> **INFORMATION SHOWN**
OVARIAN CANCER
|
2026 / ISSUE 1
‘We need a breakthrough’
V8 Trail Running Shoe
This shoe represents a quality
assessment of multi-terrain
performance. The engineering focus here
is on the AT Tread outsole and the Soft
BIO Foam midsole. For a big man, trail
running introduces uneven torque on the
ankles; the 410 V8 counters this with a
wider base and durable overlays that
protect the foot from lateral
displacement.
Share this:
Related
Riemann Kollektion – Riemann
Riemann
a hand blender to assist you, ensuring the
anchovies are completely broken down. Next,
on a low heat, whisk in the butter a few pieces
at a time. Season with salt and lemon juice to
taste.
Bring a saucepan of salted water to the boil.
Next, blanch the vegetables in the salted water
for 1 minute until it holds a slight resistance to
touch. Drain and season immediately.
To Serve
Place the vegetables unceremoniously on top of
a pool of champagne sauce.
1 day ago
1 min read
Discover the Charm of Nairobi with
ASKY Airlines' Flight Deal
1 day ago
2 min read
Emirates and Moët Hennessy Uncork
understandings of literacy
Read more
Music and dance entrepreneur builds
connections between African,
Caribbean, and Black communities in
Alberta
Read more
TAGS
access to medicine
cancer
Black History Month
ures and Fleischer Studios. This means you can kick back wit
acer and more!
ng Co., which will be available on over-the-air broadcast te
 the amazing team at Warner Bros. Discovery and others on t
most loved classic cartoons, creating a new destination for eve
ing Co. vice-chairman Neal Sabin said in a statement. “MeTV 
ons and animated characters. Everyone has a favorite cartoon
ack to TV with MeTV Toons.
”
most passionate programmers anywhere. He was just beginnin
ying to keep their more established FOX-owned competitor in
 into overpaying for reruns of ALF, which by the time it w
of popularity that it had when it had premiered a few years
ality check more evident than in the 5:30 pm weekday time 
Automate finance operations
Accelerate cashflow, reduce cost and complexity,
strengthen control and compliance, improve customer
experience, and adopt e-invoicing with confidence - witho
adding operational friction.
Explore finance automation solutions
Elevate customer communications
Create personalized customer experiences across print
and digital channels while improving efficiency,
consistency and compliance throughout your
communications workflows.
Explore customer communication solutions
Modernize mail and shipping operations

> **WORK ORDER**
Each line from the first line of the listing through the line with "Emirates and Moët Hennessy Uncork" must be output exactly, both ends included, and no other line may appear.

> **RESULT OF THE TASK**
OVARIAN CANCER
|
2026 / ISSUE 1
‘We need a breakthrough’
V8 Trail Running Shoe
This shoe represents a quality
assessment of multi-terrain
performance. The engineering focus here
is on the AT Tread outsole and the Soft
BIO Foam midsole. For a big man, trail
running introduces uneven torque on the
ankles; the 410 V8 counters this with a
wider base and durable overlays that
protect the foot from lateral
displacement.
Share this:
Related
Riemann Kollektion – Riemann
Riemann
a hand blender to assist you, ensuring the
anchovies are completely broken down. Next,
on a low heat, whisk in the butter a few pieces
at a time. Season with salt and lemon juice to
taste.
Bring a saucepan of salted water to the boil.
Next, blanch the vegetables in the salted water
for 1 minute until it holds a slight resistance to
touch. Drain and season immediately.
To Serve
Place the vegetables unceremoniously on top of
a pool of champagne sauce.
1 day ago
1 min read
Discover the Charm of Nairobi with
ASKY Airlines' Flight Deal
1 day ago
2 min read
Emirates and Moët Hennessy Uncork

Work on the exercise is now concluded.